L’encouragement des interactions entre les partenaires d’apprentissage réfère à la fonction d’animation. Ici, la présence d’une personne-ressource est déterminante pour soutenir une réflexion profonde et fructueuse pour les apprenants. Le rôle d’animateur est essentiel en tout temps, mais il revêt une importance majeure dans les premières étapes de l’établissement de la communauté lorsque le sens d’appartenance n’est pas assez implanté (Jézégou, 2012).

43

La régulation des manières d’interagir dans un environnement numérique d’apprentissage est une action comprise dans la fonction de modération. Ceci implique l’encouragement à moduler les jugements de valeur et à contrôler les réactions, l’objectif étant de maintenir les tensions uniquement sur le plan cognitif et qu’elles ne transcendent pas les frontières des dimensions personnelle et sociale (Jézégou, 2012).
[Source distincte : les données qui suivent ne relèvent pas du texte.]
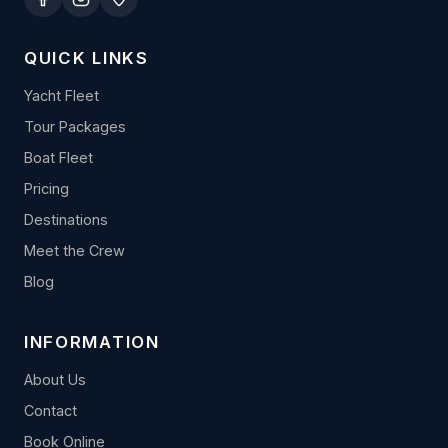
QUICK LINKS
Yacht Fleet
Tour Packages
Boat Fleet
Pricing
Destinations
Meet the Crew
Blog
INFORMATION
About Us
Contact
Book Online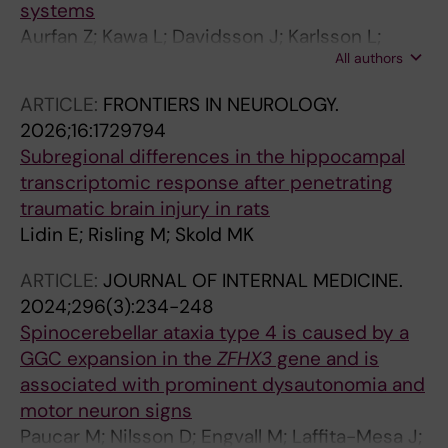
systems
Aurfan Z; Kawa L; Davidsson J; Karlsson L;
All authors
Thams S; Gunther M; Hokfelt T; Risling M
ARTICLE:
FRONTIERS IN NEUROLOGY.
2026;16:1729794
Subregional differences in the hippocampal
transcriptomic response after penetrating
traumatic brain injury in rats
Lidin E; Risling M; Skold MK
ARTICLE:
JOURNAL OF INTERNAL MEDICINE.
2024;296(3):234-248
Spinocerebellar ataxia type 4 is caused by a
GGC expansion in the
ZFHX3
gene and is
associated with prominent dysautonomia and
motor neuron signs
Paucar M; Nilsson D; Engvall M; Laffita-Mesa J;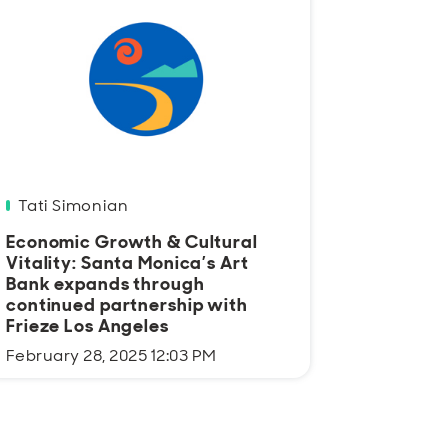
Tati Simonian
Economic Growth & Cultural
Vitality: Santa Monica’s Art
Bank expands through
continued partnership with
Frieze Los Angeles
February 28, 2025 12:03 PM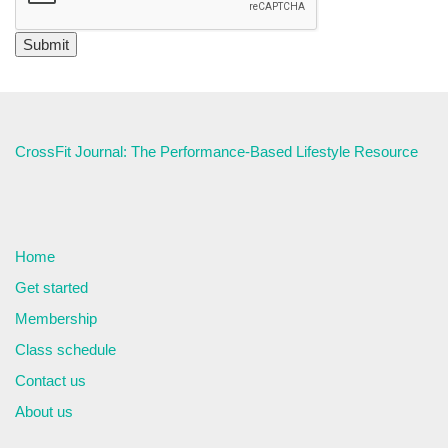
CrossFit Journal: The Performance-Based Lifestyle Resource
Home
Get started
Membership
Class schedule
Contact us
About us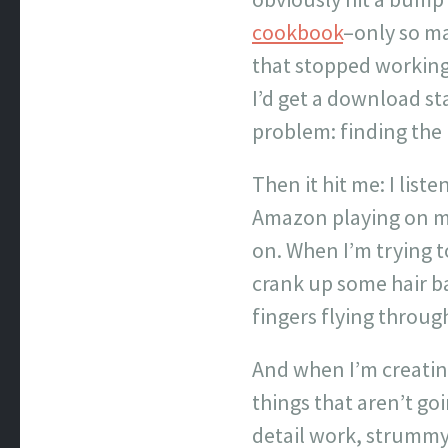
cookbook
–only so ma
that stopped working 
I’d get a download st
problem: finding the 
Then it hit me: I list
Amazon playing on my 
on. When I’m trying to
crank up some hair b
fingers flying throug
And when I’m creating
things that aren’t go
detail work, strummy g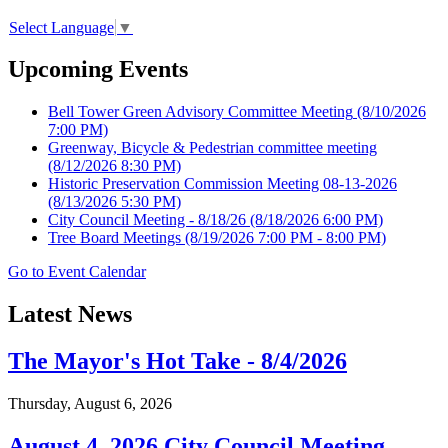
Select Language
▼
Upcoming Events
Bell Tower Green Advisory Committee Meeting
(8/10/2026
7:00 PM)
Greenway, Bicycle & Pedestrian committee meeting
(8/12/2026 8:30 PM)
Historic Preservation Commission Meeting 08-13-2026
(8/13/2026 5:30 PM)
City Council Meeting - 8/18/26
(8/18/2026 6:00 PM)
Tree Board Meetings
(8/19/2026 7:00 PM - 8:00 PM)
Go to Event Calendar
Latest News
The Mayor's Hot Take - 8/4/2026
Thursday, August 6, 2026
August 4, 2026 City Council Meeting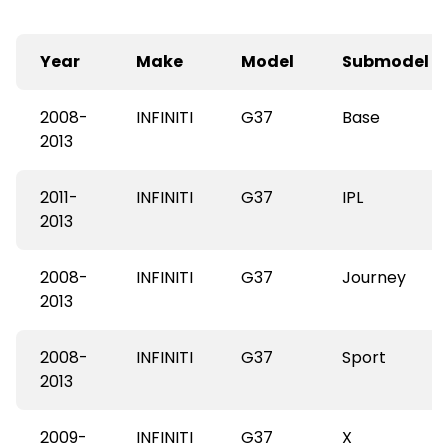
Year
Make
Model
Submodel
2008-
INFINITI
G37
Base
2013
2011-
INFINITI
G37
IPL
2013
2008-
INFINITI
G37
Journey
2013
2008-
INFINITI
G37
Sport
2013
2009-
INFINITI
G37
X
Ainsi, la présence pédagogique résulte des interactions sociales de coordination, d’animation et de modération que le formateur entretient avec les apprenants lorsque ces derniers ont à résoudre de façon commune et conjointe une situation problématique en utilisant un espace numérique de communication. Cette présence pédagogique contribue au développement d’une communauté d’apprentissage en ligne. De plus, elle peut soutenir les transactions entre les apprenants tout en favorisant un climat socioaffectif basé sur la symétrie de la relation sociale et sur l’aménité (Jézégou, 2012).

Jézégou (2012) souligne que les fonctions qui comprennent la présence pédagogique soutiendraient les deux autres dimensions de la présence. Néanmoins, l’auteure remarque que, comme la présence socioaffective, la dimension pédagogique est un phénomène en soi. Autrement dit, la présence pédagogique peut se manifester de façon indépendante. En effet, bien que de nombreux étudiants manifestent une certaine ouverture à collaborer, dans la plupart des cas, ils privilégient le travail indépendant pour des raisons motivationnelles ou méthodologiques (Jézégou, 2012), et ce, malgré les efforts de facilitation à la collaboration déployés par les enseignants-chercheurs et la promotion qu’ils font de cette approche.